=== GIVEN DATA ===

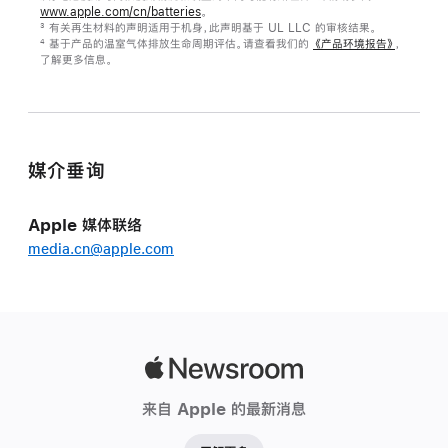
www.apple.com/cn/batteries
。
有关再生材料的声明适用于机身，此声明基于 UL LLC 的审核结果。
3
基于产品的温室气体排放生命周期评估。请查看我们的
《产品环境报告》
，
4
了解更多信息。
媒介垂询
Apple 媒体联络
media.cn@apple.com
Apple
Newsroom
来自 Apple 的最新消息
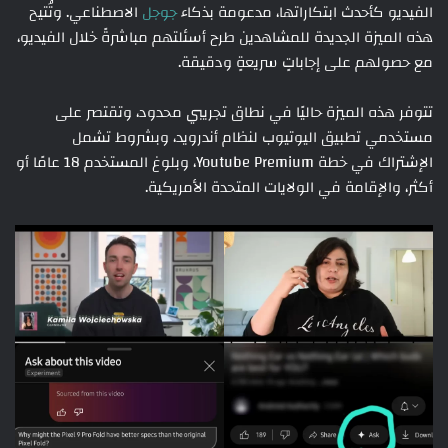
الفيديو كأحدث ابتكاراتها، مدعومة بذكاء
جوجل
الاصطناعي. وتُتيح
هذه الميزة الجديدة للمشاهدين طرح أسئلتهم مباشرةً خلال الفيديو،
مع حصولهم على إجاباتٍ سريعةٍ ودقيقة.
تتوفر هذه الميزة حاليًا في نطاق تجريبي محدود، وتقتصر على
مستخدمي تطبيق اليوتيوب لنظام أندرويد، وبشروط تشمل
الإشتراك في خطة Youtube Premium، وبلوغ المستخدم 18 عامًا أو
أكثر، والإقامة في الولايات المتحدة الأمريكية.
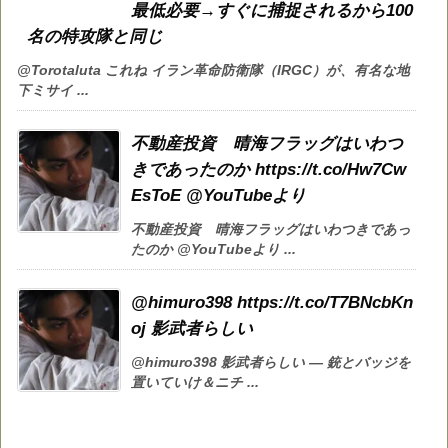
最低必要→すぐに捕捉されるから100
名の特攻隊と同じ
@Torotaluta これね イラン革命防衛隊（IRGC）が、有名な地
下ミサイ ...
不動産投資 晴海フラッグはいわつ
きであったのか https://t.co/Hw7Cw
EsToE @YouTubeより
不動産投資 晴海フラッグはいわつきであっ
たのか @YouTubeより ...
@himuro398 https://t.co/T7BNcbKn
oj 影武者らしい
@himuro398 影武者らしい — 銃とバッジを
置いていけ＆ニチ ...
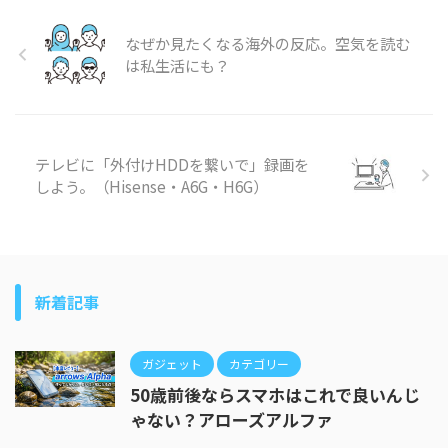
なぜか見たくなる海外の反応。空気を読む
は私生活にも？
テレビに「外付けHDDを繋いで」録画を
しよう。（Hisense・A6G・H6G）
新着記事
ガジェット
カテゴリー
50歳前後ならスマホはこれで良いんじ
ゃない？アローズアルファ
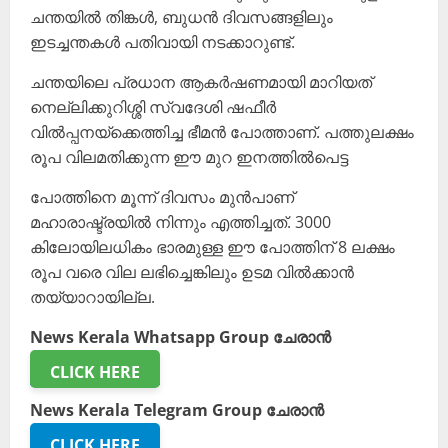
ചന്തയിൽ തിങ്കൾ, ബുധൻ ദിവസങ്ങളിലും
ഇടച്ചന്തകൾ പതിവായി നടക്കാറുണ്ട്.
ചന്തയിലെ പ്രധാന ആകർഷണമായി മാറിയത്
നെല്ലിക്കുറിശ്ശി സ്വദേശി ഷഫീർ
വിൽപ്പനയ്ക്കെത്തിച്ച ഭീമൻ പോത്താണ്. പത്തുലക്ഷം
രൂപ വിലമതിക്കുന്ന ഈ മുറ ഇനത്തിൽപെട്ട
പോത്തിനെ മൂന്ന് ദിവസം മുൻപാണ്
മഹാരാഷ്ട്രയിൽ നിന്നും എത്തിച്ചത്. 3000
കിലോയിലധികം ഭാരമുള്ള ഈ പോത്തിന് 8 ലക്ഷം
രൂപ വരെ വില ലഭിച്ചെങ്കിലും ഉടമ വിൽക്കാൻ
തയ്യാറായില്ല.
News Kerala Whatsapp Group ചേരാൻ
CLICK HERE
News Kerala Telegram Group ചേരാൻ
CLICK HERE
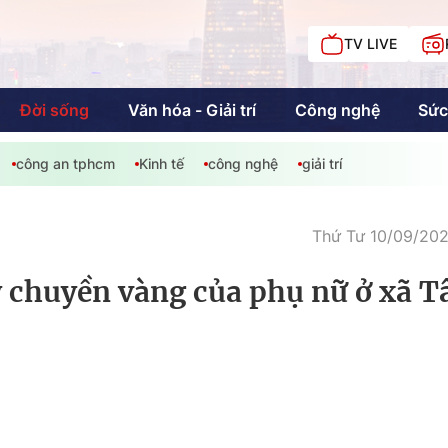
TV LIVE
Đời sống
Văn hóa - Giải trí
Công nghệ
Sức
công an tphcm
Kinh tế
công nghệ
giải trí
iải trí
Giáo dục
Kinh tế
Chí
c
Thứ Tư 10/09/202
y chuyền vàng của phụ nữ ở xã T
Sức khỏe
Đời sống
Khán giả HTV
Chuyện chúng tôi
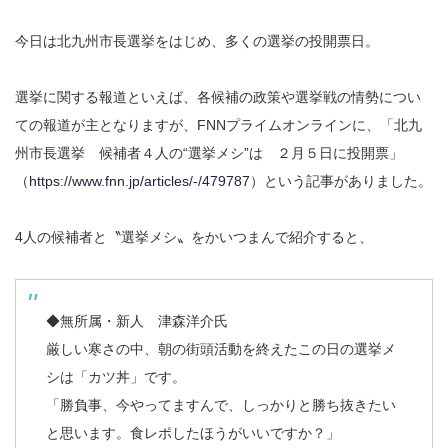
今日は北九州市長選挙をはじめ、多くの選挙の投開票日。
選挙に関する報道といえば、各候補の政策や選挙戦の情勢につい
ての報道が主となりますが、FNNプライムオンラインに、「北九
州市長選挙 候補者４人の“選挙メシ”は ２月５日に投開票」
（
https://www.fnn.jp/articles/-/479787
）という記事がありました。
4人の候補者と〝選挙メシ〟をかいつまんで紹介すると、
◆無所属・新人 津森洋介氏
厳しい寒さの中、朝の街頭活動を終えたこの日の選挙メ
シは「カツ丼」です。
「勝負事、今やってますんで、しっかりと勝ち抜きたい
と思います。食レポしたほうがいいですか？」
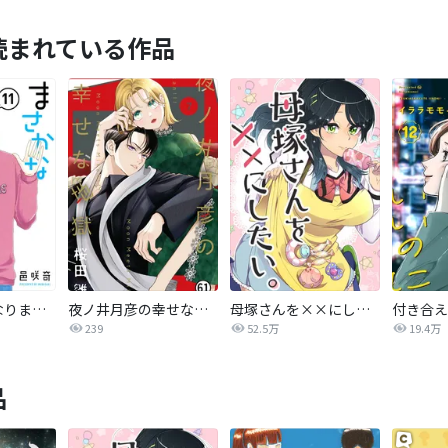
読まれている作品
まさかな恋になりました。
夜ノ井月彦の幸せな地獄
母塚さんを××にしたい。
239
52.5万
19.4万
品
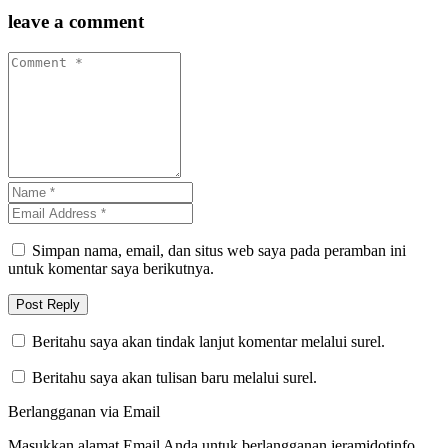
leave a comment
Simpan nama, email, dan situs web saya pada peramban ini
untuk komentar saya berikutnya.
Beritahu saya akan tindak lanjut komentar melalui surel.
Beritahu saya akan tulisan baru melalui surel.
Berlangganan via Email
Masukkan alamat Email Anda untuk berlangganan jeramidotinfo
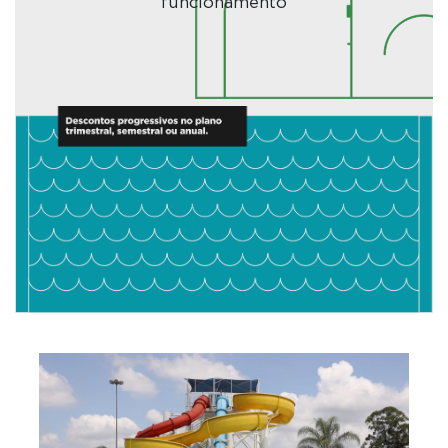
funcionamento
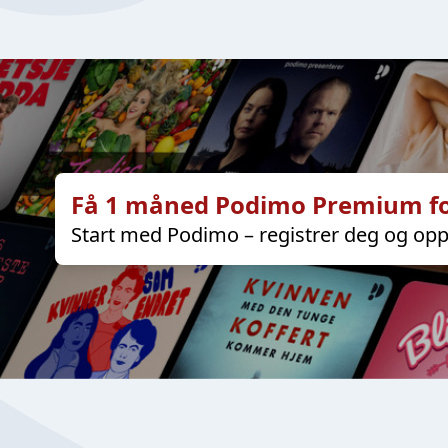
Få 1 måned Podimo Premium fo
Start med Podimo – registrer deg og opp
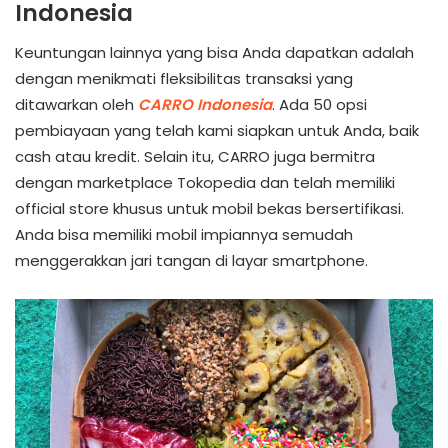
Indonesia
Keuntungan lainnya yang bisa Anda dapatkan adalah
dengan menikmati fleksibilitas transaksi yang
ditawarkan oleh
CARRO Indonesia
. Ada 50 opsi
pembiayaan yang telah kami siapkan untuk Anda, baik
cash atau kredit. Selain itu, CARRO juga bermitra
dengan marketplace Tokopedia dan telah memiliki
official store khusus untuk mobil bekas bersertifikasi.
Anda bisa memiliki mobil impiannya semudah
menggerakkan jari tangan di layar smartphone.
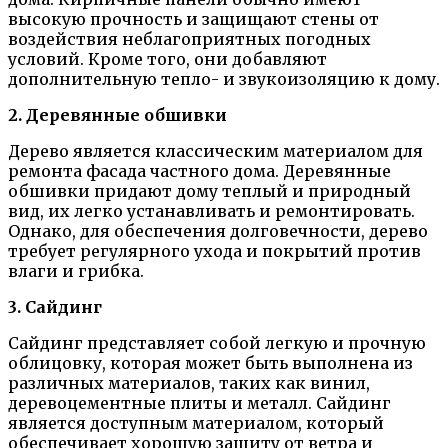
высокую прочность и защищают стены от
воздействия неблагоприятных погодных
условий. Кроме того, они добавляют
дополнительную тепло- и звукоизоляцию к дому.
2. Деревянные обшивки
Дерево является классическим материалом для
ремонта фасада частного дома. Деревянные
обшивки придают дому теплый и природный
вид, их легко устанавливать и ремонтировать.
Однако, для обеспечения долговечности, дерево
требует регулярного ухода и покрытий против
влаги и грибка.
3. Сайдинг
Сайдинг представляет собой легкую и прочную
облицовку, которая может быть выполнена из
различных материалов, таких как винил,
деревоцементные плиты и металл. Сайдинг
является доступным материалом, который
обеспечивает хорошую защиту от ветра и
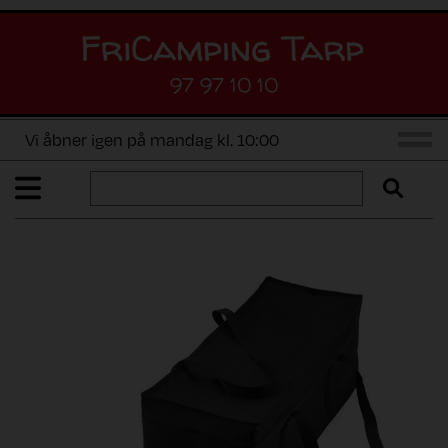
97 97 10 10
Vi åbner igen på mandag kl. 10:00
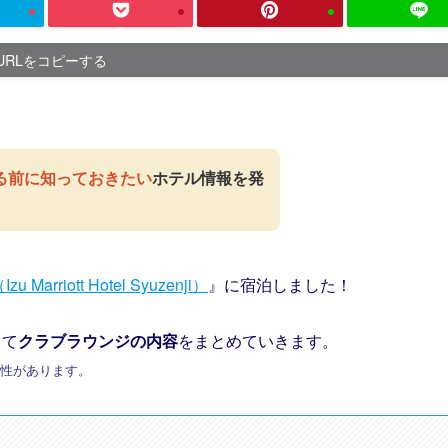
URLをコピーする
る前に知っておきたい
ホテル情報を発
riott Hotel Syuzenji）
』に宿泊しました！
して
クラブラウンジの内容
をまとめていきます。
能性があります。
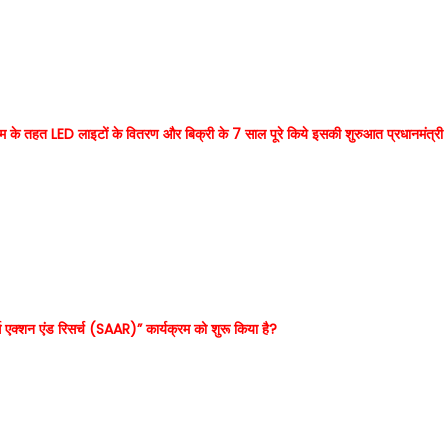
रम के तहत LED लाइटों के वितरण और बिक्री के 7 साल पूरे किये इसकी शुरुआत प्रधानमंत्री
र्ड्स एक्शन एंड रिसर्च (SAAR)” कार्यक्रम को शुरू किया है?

===

• ABOUT THIS EXERCISE
Repeat, with no pictures, each line from the beginning of the data through the line containing "Thứ Tư 10/09/202", inclusive.

• ANSWER AREA
www.apple.com/cn/batteries
。
有关再生材料的声明适用于机身，此声明基于 UL LLC 的审核结果。
3
基于产品的温室气体排放生命周期评估。请查看我们的
《产品环境报告》
，
4
了解更多信息。
媒介垂询
Apple 媒体联络
media.cn@apple.com
Apple
Newsroom
来自 Apple 的最新消息
الفيديو كأحدث ابتكاراتها، مدعومة بذكاء
جوجل
الاصطناعي. وتُتيح
هذه الميزة الجديدة للمشاهدين طرح أسئلتهم مباشرةً خلال الفيديو،
مع حصولهم على إجاباتٍ سريعةٍ ودقيقة.
تتوفر هذه الميزة حاليًا في نطاق تجريبي محدود، وتقتصر على
مستخدمي تطبيق اليوتيوب لنظام أندرويد، وبشروط تشمل
الإشتراك في خطة Youtube Premium، وبلوغ المستخدم 18 عامًا أو
أكثر، والإقامة في الولايات المتحدة الأمريكية.
最低必要→すぐに捕捉されるから100
名の特攻隊と同じ
@Torotaluta これね イラン革命防衛隊（IRGC）が、有名な地
下ミサイ ...
不動産投資 晴海フラッグはいわつ
きであったのか https://t.co/Hw7Cw
EsToE @YouTubeより
不動産投資 晴海フラッグはいわつきであっ
たのか @YouTubeより ...
@himuro398 https://t.co/T7BNcbKn
oj 影武者らしい
@himuro398 影武者らしい — 銃とバッジを
置いていけ＆ニチ ...
なぜか見たくなる海外の反応。空気を読む
は私生活にも？
テレビに「外付けHDDを繋いで」録画を
しよう。（Hisense・A6G・H6G）
新着記事
ガジェット
カテゴリー
50歳前後ならスマホはこれで良いんじ
ゃない？アローズアルファ
ചന്തയിൽ തിങ്കൾ, ബുധൻ ദിവസങ്ങളിലും
ഇടച്ചന്തകൾ പതിവായി നടക്കാറുണ്ട്.
ചന്തയിലെ പ്രധാന ആകർഷണമായി മാറിയത്
നെല്ലിക്കുറിശ്ശി സ്വദേശി ഷഫീർ
വിൽപ്പനയ്ക്കെത്തിച്ച ഭീമൻ പോത്താണ്. പത്തുലക്ഷം
രൂപ വിലമതിക്കുന്ന ഈ മുറ ഇനത്തിൽപെട്ട
പോത്തിനെ മൂന്ന് ദിവസം മുൻപാണ്
മഹാരാഷ്ട്രയിൽ നിന്നും എത്തിച്ചത്. 3000
കിലോയിലധികം ഭാരമുള്ള ഈ പോത്തിന് 8 ലക്ഷം
രൂപ വരെ വില ലഭിച്ചെങ്കിലും ഉടമ വിൽക്കാൻ
തയ്യാറായില്ല.
News Kerala Whatsapp Group ചേരാൻ
CLICK HERE
News Kerala Telegram Group ചേരാൻ
CLICK HERE
TV LIVE
Đời sống
Văn hóa - Giải trí
Công nghệ
Sức
công an tphcm
Kinh tế
công nghệ
giải trí
iải trí
Giáo dục
Kinh tế
Chí
c
Thứ Tư 10/09/202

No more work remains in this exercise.